Innovation in Indian Pharma – Empowering stronger global presence but fraught with challenges for serving Indian market

Rightfully referred to as the ‘Pharmacy of the World’, the Indian pharmaceutical industry is a strong manufacturing success story with significant global leadership in generic formulations and more than$15Bn of exports. In the knowledge paper released at ASSOCHAM MEDCON, we have highlighted that historical industry growth has been largely driven by volumes but the growth hereon entails high focus on innovation adoption in the intensely competitive global generics market.

Gaining competitive advantage with complex generics
India enjoys a dominant position in global generics, has the largest number of FDA approved labs outside the US and accounts for around 30% of US generics market (by volume). However, more recently, several new entrants (including companies from South Korea, MENA and China) are seeking to establish their presence in global generics. This intensifying competition combined with significant pricing pressure means that it is no more business as usual. Indian companies have strategically responded by developing greater strengths in complex generics. These include complex injectable formulations (liposomal, microsphere based depot formulations et al), inhalation drugs (DPIs and MDIs), topical products and transdermals.
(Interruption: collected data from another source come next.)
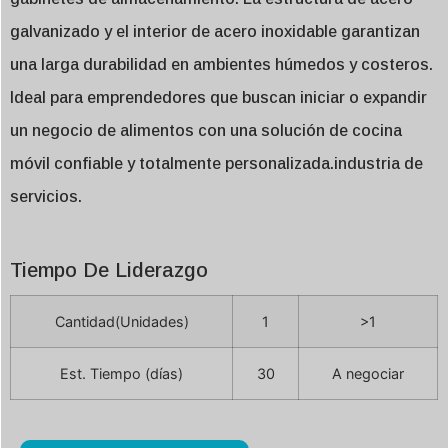
galvanizado y el interior de acero inoxidable garantizan
una larga durabilidad en ambientes húmedos y costeros.
Ideal para emprendedores que buscan iniciar o expandir
un negocio de alimentos con una solución de cocina
móvil confiable y totalmente personalizada.industria de
servicios.
Tiempo De Liderazgo
Cantidad(Unidades)
1
>1
Est. Tiempo (días)
30
A negociar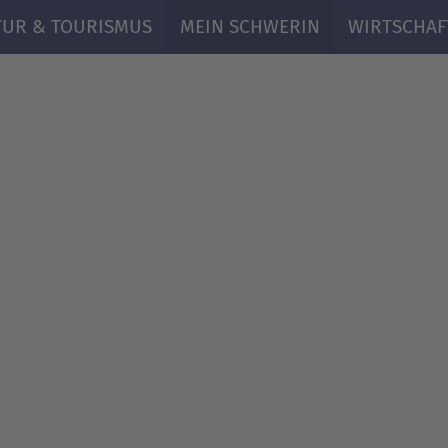
TUR & TOURISMUS
MEIN SCHWERIN
WIRTSCHAF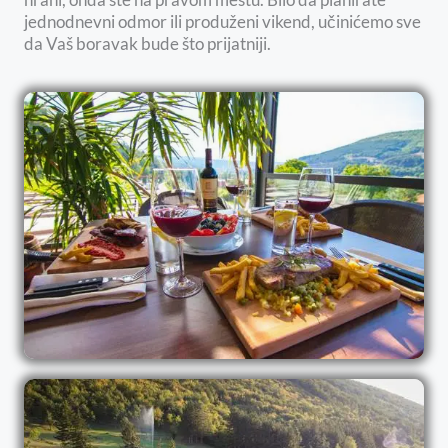
jednodnevni odmor ili produženi vikend, učinićemo sve
da Vaš boravak bude što prijatniji.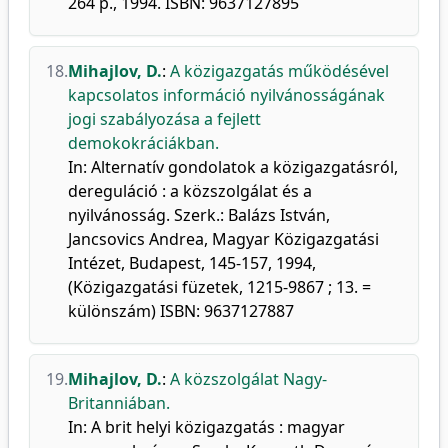
264 p., 1994. ISBN: 9637127895
18.
Mihajlov, D.
:
A közigazgatás működésével
kapcsolatos információ nyilvánosságának
jogi szabályozása a fejlett
demokokráciákban.
In: Alternatív gondolatok a közigazgatásról,
dereguláció : a közszolgálat és a
nyilvánosság. Szerk.: Balázs István,
Jancsovics Andrea, Magyar Közigazgatási
Intézet, Budapest, 145-157, 1994,
(Közigazgatási füzetek, 1215-9867 ; 13. =
különszám) ISBN: 9637127887
19.
Mihajlov, D.
:
A közszolgálat Nagy-
Britanniában.
In: A brit helyi közigazgatás : magyar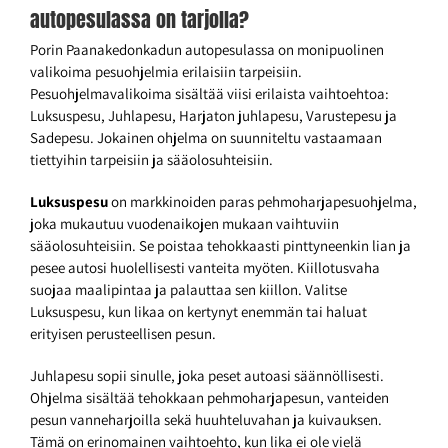
autopesulassa on tarjolla?
Porin Paanakedonkadun autopesulassa on monipuolinen
valikoima pesuohjelmia erilaisiin tarpeisiin.
Pesuohjelmavalikoima sisältää viisi erilaista vaihtoehtoa:
Luksuspesu, Juhlapesu, Harjaton juhlapesu, Varustepesu ja
Sadepesu. Jokainen ohjelma on suunniteltu vastaamaan
tiettyihin tarpeisiin ja sääolosuhteisiin.
Luksuspesu
on markkinoiden paras pehmoharjapesuohjelma,
joka mukautuu vuodenaikojen mukaan vaihtuviin
sääolosuhteisiin. Se poistaa tehokkaasti pinttyneenkin lian ja
pesee autosi huolellisesti vanteita myöten. Kiillotusvaha
suojaa maalipintaa ja palauttaa sen kiillon. Valitse
Luksuspesu, kun likaa on kertynyt enemmän tai haluat
erityisen perusteellisen pesun.
Juhlapesu sopii sinulle, joka peset autoasi säännöllisesti.
Ohjelma sisältää tehokkaan pehmoharjapesun, vanteiden
pesun vanneharjoilla sekä huuhteluvahan ja kuivauksen.
Tämä on erinomainen vaihtoehto, kun lika ei ole vielä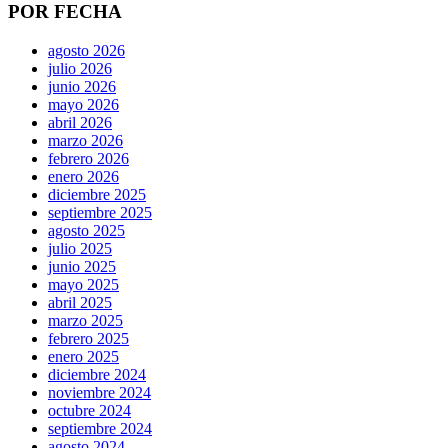
POR FECHA
agosto 2026
julio 2026
junio 2026
mayo 2026
abril 2026
marzo 2026
febrero 2026
enero 2026
diciembre 2025
septiembre 2025
agosto 2025
julio 2025
junio 2025
mayo 2025
abril 2025
marzo 2025
febrero 2025
enero 2025
diciembre 2024
noviembre 2024
octubre 2024
septiembre 2024
agosto 2024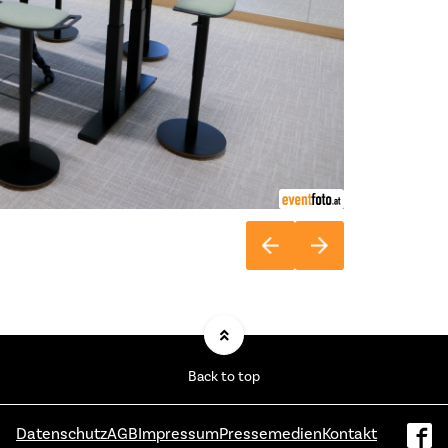
Back to top
Datenschutz
AGB
Impressum
Pressemedien
Kontakt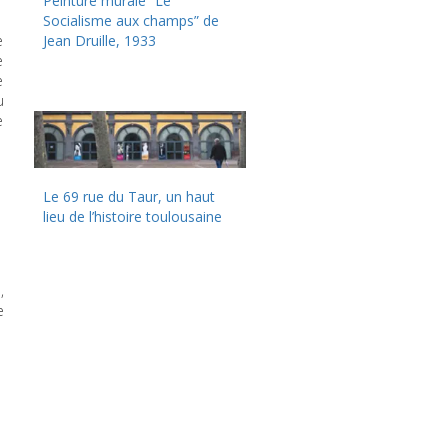
Peinture murale “Le
Socialisme aux champs” de
e
Jean Druille, 1933
e
e
u
e
Le 69 rue du Taur, un haut
lieu de l’histoire toulousaine
,
e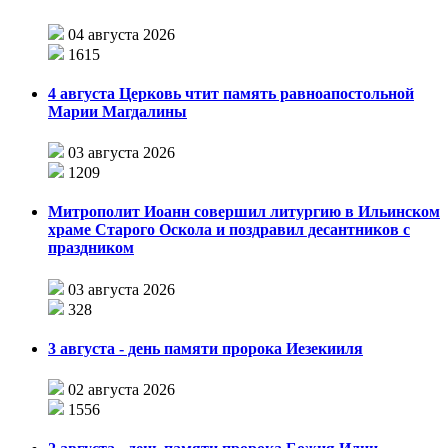
04 августа 2026
1615
4 августа Церковь чтит память равноапостольной
Марии Магдалины
03 августа 2026
1209
Митрополит Иоанн совершил литургию в Ильинском
храме Старого Оскола и поздравил десантников с
праздником
03 августа 2026
328
3 августа - день памяти пророка Иезекииля
02 августа 2026
1556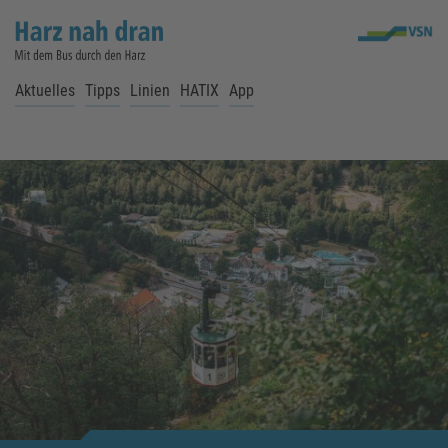
Aktuelles
Tipps
Linien
HATIX
App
Case in point includes Sun Pharma’s Lipodox, a pegylated liposomal doxorubicin formulation (generic of Janssen’s Doxil) where Sun Pharm could commence selling the drug in 2012 prior to patent expiry in US due to a drug shortage and continues to the only generic on the market even after the Doxil patent has expired.

Riding the 505(b)(2) wave and building front-end presence – the specialty pharma strategy
Indian pharma companies are also taking initial steps to breakout of the backstage in the US pharma market. Most leading companies have started nurturing specialty pharma presence in strategically identified therapeutic areas such as oncology, ophthalmology, dermatology, CNS, pediatrics, dermatology and respiratory. This entails innovation adoption for building specialty pharma product portfolios and front end presence in the form of a salesforce in US. Again, innovation adoption is a key driver for success and Indian companies are actively riding the wave of 505(b)(2) products. Notable innovation adoption examples include dermatology products developed by Promius Pharma (Dr Reddys’s subsidiary), Lupin’s pediatric products such as Alinia and Locoid lotion and Dymista, a respiratory combination product out licensed by Cipla to Meda AB.

Abuse deterrent opioids
As a relatively recent interest, Indian pharma companies have also been active seekers of innovation platforms for abuse deterrent opioids, an opportunity triggered by the USFDA’s March 2016 draft guidance. With their pulse on the markets, interest in innovation adoption is palpable. In this area of innovation adoption, Zydus Cadila recently announced an acquisition of US based Sentynl Therapeutics for $171million.

Active technology seekers – strengthening the arsenal
The Indian pharma industry seeks to secure its compeitive advantage and move up the value chain with the pursuit of innovation led complex generics and specialty pharma opportunities. Innovating adoption is now recognized as a priority. There is great willingness to explore multiple models for technology access including in-house development, in-licensing as well as acquisition of products, technologies and technical capabilities. We notice equal momentum across these access possibilities.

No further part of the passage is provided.